Sharing the office: Frameworks brings national trend of co-working space to Pittsfield
PITTSFIELD — Co-working, a trend that officially began in San Francisco and reached North Adams in 2015, has arrived in the Berkshire's largest municipality.
Two Berkshire entrepreneurs are in the process of opening "Frameworks," a co-working space on North Street's 400 block that is located in two vacant store fronts that were previously occupied by a couple of arts-related small businesses. The space officially opens for business on Monday.
Tim Burke and Scott Moraes, who are involved with Pittsfield-based Mill Town Capital, an impact investment fund, have created a venue in this 5,000-square-foot area that provides work space and office amenities that can be accessed by up to 60 individuals at the same time.
"It's shared office space, basically," Burke said. "It's a combination of open desk work space and private offices with all the amenities of a standard work environment. So the idea is a shared economy, with a number of users or members sharing the costs, utilities and amenities."
Frameworks offers fiber optic internet, conference rooms, video conferencing technology, a multi purpose lounge, storage areas and lockers, scanners, printers and fax devices, and desks and tables, according to both Burke and Moraes. There's even a kitchen. Burke said the partners plan to offer discounts to local businesses that would be interested in supplying food. The membership model is similar to a gym, where participants pay a monthly fee to use the facilities. Day passes are also available. Prices range from $185 per month for open desk space, to $235 for dedicated desk space, to $450 a month for standard office space and $900 a month for premium office space. Day passes are $25 per day.
The space meets many needs for those who are employed in the modern workplace.
"It's great for entrepreneurs," Burke said. "It's great for people who work either independently, who work from home or who work for companies where they telecommute. It's something that makes them more energetic or useful than from a home office.
"It's like having all the amenities without the burden of having to set them all up yourself."
A Pittsfield native who graduated from St. Joseph Central High School, Burke is Mill Town Capital's managing director. He lived and worked in Boston for 15 years, including seven years in the biotech industry in
Cambridge, before returning to Pittsfield nine months ago to work for Mill Town Capital, which invests in entrepreneurs and start-ups in the Berkshires. Mill Town Capital helped finance Frameworks with a $10,000 technical assistance grant from the Pittsfield Economic Revitalization Corp., and has applied for another grant with MassDevelopment
"Frameworks is basically our first investment," Burke said. "We thought it was important to build a place as a resource for entrepreneurs, to drive some energy downtown, and be part of that entrepreneurial ecosystem."
Co-working is one of the trends that have developed as advances in technology have begun to change the structure of the traditional workplace. The advent of Wi-Fi, laptop computers and other mobile devices have made it possible for employees to work from virtually anywhere.

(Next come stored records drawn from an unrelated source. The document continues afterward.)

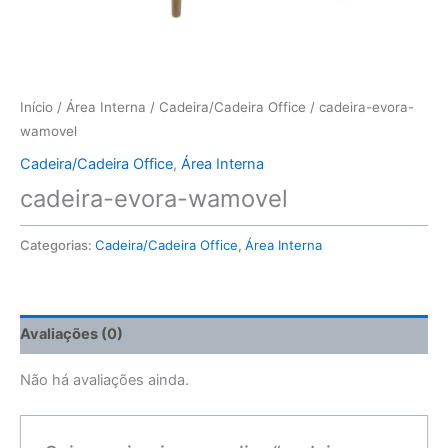
Início
/
Área Interna
/
Cadeira/Cadeira Office
/ cadeira-evora-
wamovel
Cadeira/Cadeira Office
,
Área Interna
cadeira-evora-wamovel
Categorias:
Cadeira/Cadeira Office
,
Área Interna
Avaliações (0)
Não há avaliações ainda.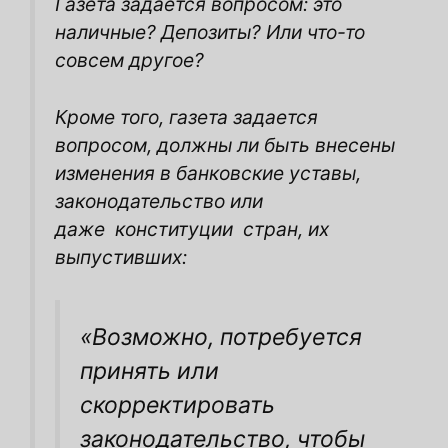
Газета задается вопросом: это
наличные? Депозиты? Или что-то
совсем другое?
Кроме того, газета задается
вопросом, должны ли быть внесены
изменения в банковские уставы,
законодательство или
даже
конституции
стран, их
выпустивших:
«Возможно, потребуется
принять или
скорректировать
законодательство, чтобы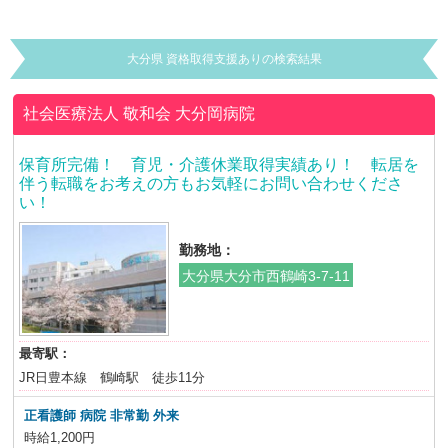
大分県 資格取得支援ありの検索結果
社会医療法人 敬和会
大分岡病院
保育所完備！ 育児・介護休業取得実績あり！ 転居を
伴う転職をお考えの方もお気軽にお問い合わせくださ
い！
勤務地：
大分県大分市西鶴崎3-7-11
最寄駅：
JR日豊本線 鶴崎駅 徒歩11分
正看護師 病院 非常勤 外来
時給1,200円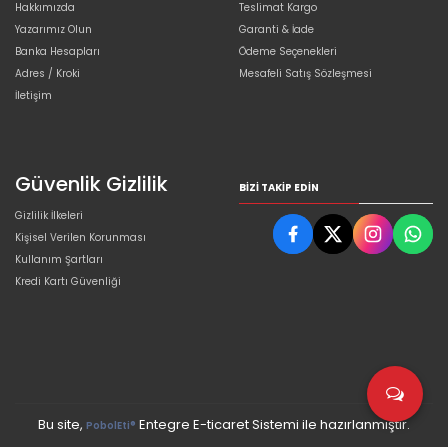
Hakkımızda
Teslimat Kargo
Yazarımız Olun
Garanti & İade
Banka Hesapları
Ödeme Seçenekleri
Adres / Kroki
Mesafeli Satış Sözleşmesi
İletişim
Güvenlik Gizlilik
BIZI TAKIP EDIN
Gizlilik İlkeleri
Kişisel Verilen Korunması
Kullanım Şartları
Kredi Kartı Güvenliği
Bu site,
Entegre E-ticaret Sistemi ile hazırlanmıştır.
PobolEti®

The origins of co-working began in Germany in 1995, with the formation of C-Base, a so-called "hackerspace" where people with an interest in computers could gather together and work on projects in one open area, according to deskmag.com. which writes about the co-working industry.

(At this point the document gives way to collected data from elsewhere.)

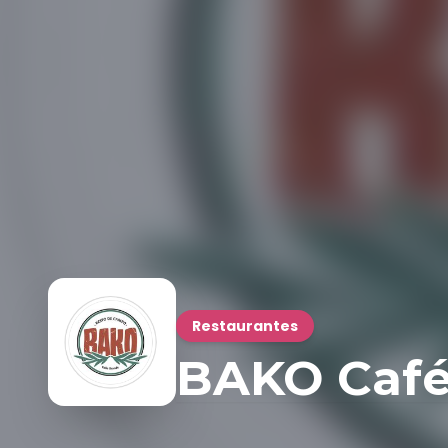
Restaurantes
BAKO Café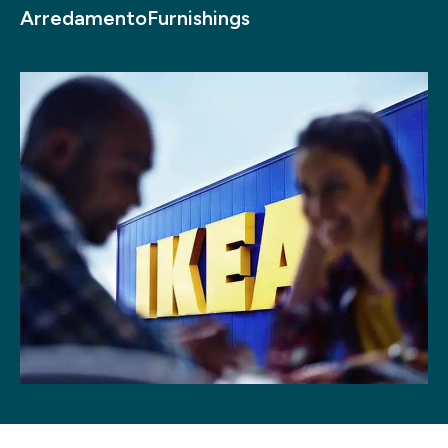
Arredamento
Furnishings
Progetti
Point of W
Careers
Contatti
Italiano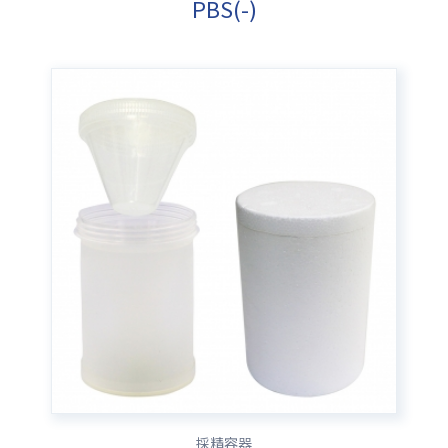
PBS(-)
採精容器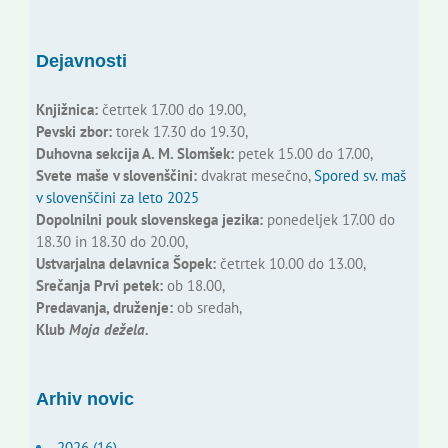
Dejavnosti
Knjižnica:
četrtek 17.00 do 19.00,
Pevski zbor:
torek 17.30 do 19.30,
Duhovna sekcija A. M. Slomšek:
petek 15.00 do 17.00,
Svete maše v slovenščini:
dvakrat mesečno,
Spored sv. maš
v slovenščini za leto 2025
Dopolnilni pouk slovenskega jezika:
ponedeljek 17.00 do
18.30 in 18.30 do 20.00,
Ustvarjalna delavnica Šopek:
četrtek 10.00 do 13.00,
Srečanja Prvi petek:
ob 18.00,
Predavanja, druženje:
ob sredah,
Klub
Moja dežela.
Arhiv novic
2026 (16)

The first official co-working space opened in San Francisco in 1995 (the term "co-working" wasn't officially used to describe the activity until four years later). The trend first reached the Berkshires in January 2015 when Cloud 85 opened in North Adams, and it has continued to grow. By the end of this year, 14,000 co-working spaces are expected to be in operation worldwide, according to deskmag.com.
In 2017, co-working spaces are expected to have more members (86 percent), higher income (81 percent), more events (71 percent), and a greater sense of community (84 percent), percentages that are about the same as last year, according to deskmag.
Pittsfield is ready to have its own co-working space, Burke said.
"First and foremost it doesn't have one already and the closest one is in North Adams," Burke said. "So if you're in the central or southern Berkshires you typically don't have a resource like this. And what you see is that co-working space can work anywhere.
"They work best in high density places like Boston or New York but there's no reason why it can't work in Pittsfield, too," he said.
Before getting underway, Burke, Moraes and a third original partner, Michael Bloomberg, floated the idea on social media to see if people would be interested in having a co-working space in Pittsfield.
"We had 150 responses in a few weeks from a Facebook post," Burke said. "We felt that we got such a positive response initially that there would be some level of demand. We thought there was enough critical mass to support this."
Moraes, who co-owns Radiance Yoga on North Street and is a partner in Mill Town Capital, said he and Burke have been working on the concept for Frameworks since last December. Bloomberg left the project to pursue an MBA at Cornell University, Moraes said.
"Mike was incredibly helpful in the formation," Moraes said.
"From a community-oriented standpoint we're tying to make the area grow," Moraes said. "This is a place for entrepreneurs to get together collaboratively."
A co-working space in Pittsfield "enhances the quality of life" here, Moraes said.
"A lot of people want to live here because we have a great quality of life," he said. "This is a way of increasing their chances of making it happen.
"I like to think of this as something that could increase a person's luck."